I want to understand how this sum has been simplified:
$$\sum_{k=2}^{n} \big( \frac{3}{2} \big)^{k-1} = \sum_{k=1}^{n-1} \big( \frac{3}{2} \big)^{k} = \sum_{k=0}^{n-1} \big( \frac{3}{2} \big)^{k}-1 $$ (Up until here I understand how the indexes have been shifted).
But how is this
$$= \frac{1-(\frac{3}{2})^n}{1-\frac{3}{2}} - 1 = -2 \cdot \big(1- \big( \frac{3}{2} \big)^n \big)- 1 = \frac{3^n}{2^{n-1}} -3$$
Can someone explain what happened in these last $3$ steps?

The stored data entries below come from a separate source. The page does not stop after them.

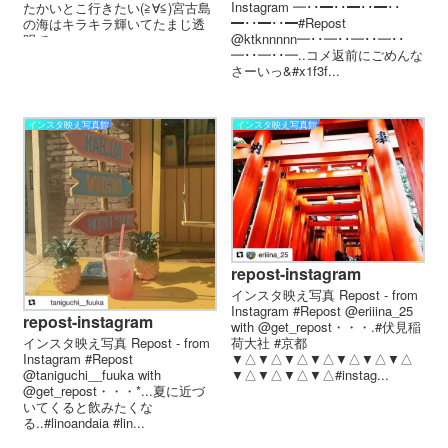
Instagram ━･･━･･━･･━･･
たかいとこ行きたい(≧∀≦)宮古島
━･･━･･━ #Repost
の海はキラキラ輝いてたまじ透
@ktknnnnn ━･･━･･━･･━･･
明でエ...
━･･━･･━ . . コメ返前にごめんな
さーいっ&#x1f3f...
インスタ映え写真館
インスタ映え写真館
repost-instagram
インスタ映え写真 Repost - from
Instagram #Repost @eriiina_25
repost-instagram
with @get_repost・・・.#伏見稲
荷大社 #京都
インスタ映え写真 Repost - from
▼△▼△▼△▼△▼△▼△▼△
Instagram #Repost
▼△▼△▼△▼△ #instag...
@taniguchi__fuuka with
@get_repost・・・*...夏に近づ
いてくると飲みたくな
る..#linoandaia #lin...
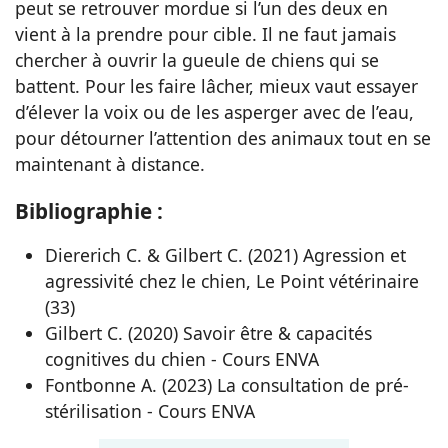
peut se retrouver mordue si l’un des deux en
vient à la prendre pour cible. Il ne faut jamais
chercher à ouvrir la gueule de chiens qui se
battent. Pour les faire lâcher, mieux vaut essayer
d’élever la voix ou de les asperger avec de l’eau,
pour détourner l’attention des animaux tout en se
maintenant à distance.
Bibliographie :
Diererich C. & Gilbert C. (2021) Agression et
agressivité chez le chien, Le Point vétérinaire
(33)
Gilbert C. (2020) Savoir être & capacités
cognitives du chien - Cours ENVA
Fontbonne A. (2023) La consultation de pré-
stérilisation - Cours ENVA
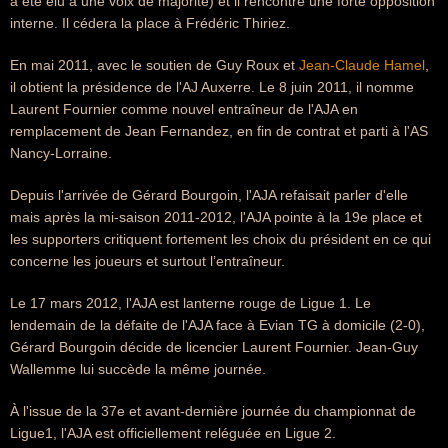
a été élu à une voix de majorité) et il rencontre une forte opposition
interne. Il cédera la place à Frédéric Thiriez.
En mai 2011, avec le soutien de Guy Roux et
Jean-Claude Hamel
,
il obtient la présidence de l'AJ Auxerre. Le 8 juin 2011, il nomme
Laurent Fournier comme nouvel entraîneur de l'AJA en
remplacement de Jean Fernandez, en fin de contrat et parti à l'AS
Nancy-Lorraine.
Depuis l'arrivée de Gérard Bourgoin, l'AJA refaisait parler d'elle
mais après la mi-saison 2011-2012, l'AJA pointe à la 19e place et
les supporters critiquent fortement les choix du président en ce qui
concerne les joueurs et surtout l’entraîneur.
Le 17 mars 2012, l'AJA est lanterne rouge de Ligue 1. Le
lendemain de la défaite de l'AJA face à Evian TG à domicile (2-0),
Gérard Bourgoin décide de licencier Laurent Fournier. Jean-Guy
Wallemme lui succède la même journée.
À l'issue de la 37e et avant‑dernière journée du championnat de
Ligue1, l'AJA est officiellement reléguée en Ligue 2.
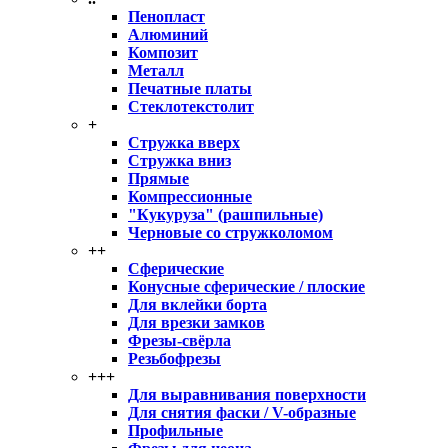
Пенопласт
Алюминий
Композит
Металл
Печатные платы
Стеклотекстолит
+
Стружка вверх
Стружка вниз
Прямые
Компрессионные
"Кукуруза" (рашпильные)
Черновые со стружколомом
++
Сферические
Конусные сферические / плоские
Для вклейки борта
Для врезки замков
Фрезы-свёрла
Резьбофрезы
+++
Для выравнивания поверхности
Для снятия фаски / V-образные
Профильные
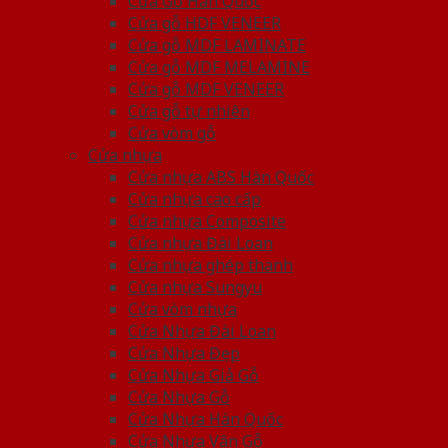
Cửa Gỗ Hàn Quốc
Cửa gỗ HDF VENEER
Cửa gỗ MDF LAMINATE
Cửa gỗ MDF MELAMINE
Cửa gỗ MDF VENEER
Cửa gỗ tự nhiên
Cửa vòm gỗ
Cửa nhựa
Cửa nhựa ABS Hàn Quốc
Cửa nhựa cao cấp
Cửa nhựa Composite
Cửa nhựa Đài Loan
Cửa nhựa ghép thanh
Cửa nhựa Sungyu
Cửa vòm nhựa
Cửa Nhựa Đài Loan
Cửa Nhựa Đẹp
Cửa Nhựa Giả Gỗ
Cửa Nhựa Gỗ
Cửa Nhựa Hàn Quốc
Cửa Nhựa Vân Gỗ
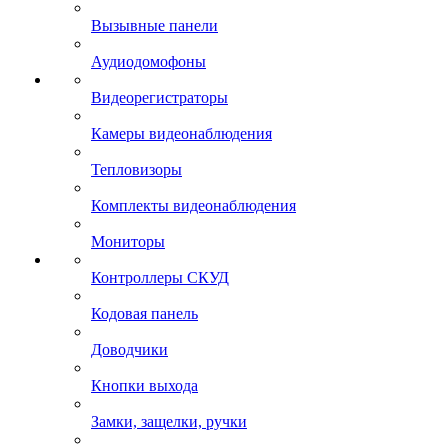
Вызывные панели
Аудиодомофоны
Видеорегистраторы
Камеры видеонаблюдения
Тепловизоры
Комплекты видеонаблюдения
Мониторы
Контроллеры СКУД
Кодовая панель
Доводчики
Кнопки выхода
Замки, защелки, ручки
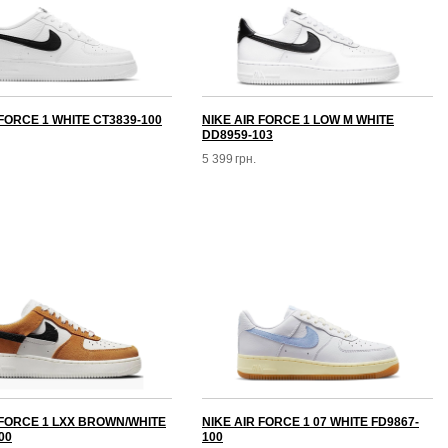
 FORCE 1 WHITE CT3839-100
NIKE AIR FORCE 1 LOW M WHITE
DD8959-103
5 399
грн.
 FORCE 1 LXX BROWN/WHITE
NIKE AIR FORCE 1 07 WHITE FD9867-
00
100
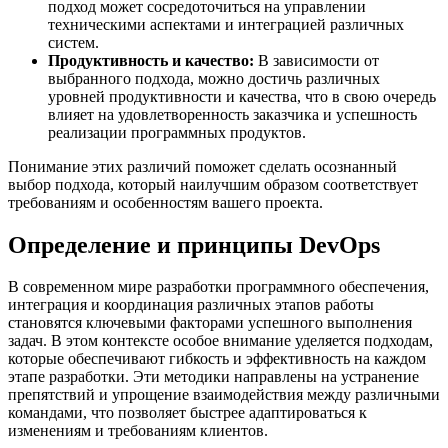
подход может сосредоточиться на управлении
техническими аспектами и интеграцией различных
систем.
Продуктивность и качество:
В зависимости от
выбранного подхода, можно достичь различных
уровней продуктивности и качества, что в свою очередь
влияет на удовлетворенность заказчика и успешность
реализации программных продуктов.
Понимание этих различий поможет сделать осознанный
выбор подхода, который наилучшим образом соответствует
требованиям и особенностям вашего проекта.
Определение и принципы DevOps
В современном мире разработки программного обеспечения,
интеграция и координация различных этапов работы
становятся ключевыми факторами успешного выполнения
задач. В этом контексте особое внимание уделяется подходам,
которые обеспечивают гибкость и эффективность на каждом
этапе разработки. Эти методики направлены на устранение
препятствий и упрощение взаимодействия между различными
командами, что позволяет быстрее адаптироваться к
изменениям и требованиям клиентов.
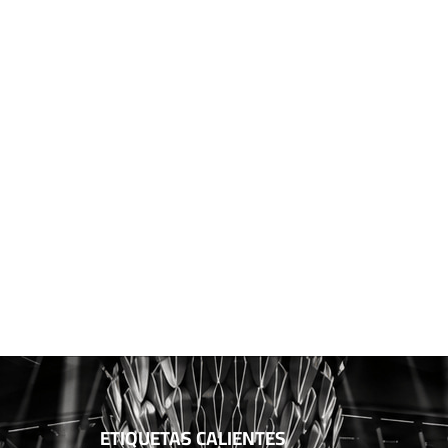
ETIQUETAS CALIENTES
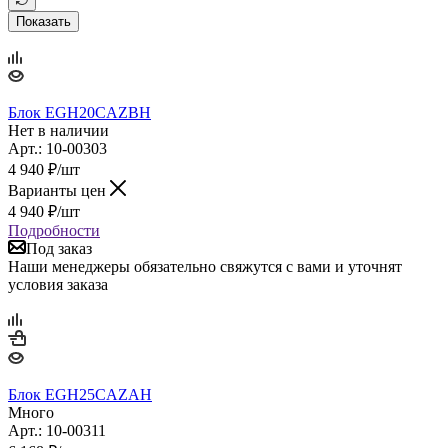
Показать
Блок EGH20CAZBH
Нет в наличии
Арт.: 10-00303
4 940
₽
/шт
Варианты цен
4 940
₽
/шт
Подробности
Под заказ
Наши менеджеры обязательно свяжутся с вами и уточнят
условия заказа
Блок EGH25CAZAH
Много
Арт.: 10-00311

The first step is just the sum of a geometric series. We have $$1+a+a^2+\dots+a^{n-1}=\frac{a^n-1}{a-1}$$ That is easy to prove: suppose the sum is $S$. Then $aS$ is the same as $S$ except for the addition of the term $a^n$ and the deletion of the term 1, so subtracting we get the result.
The second step is that dividing by $1-\frac{3}{2}$ is the same as multiplying by $-2$.
The third step is just multiplying by $-2$ and noting that $-2-1=-3$.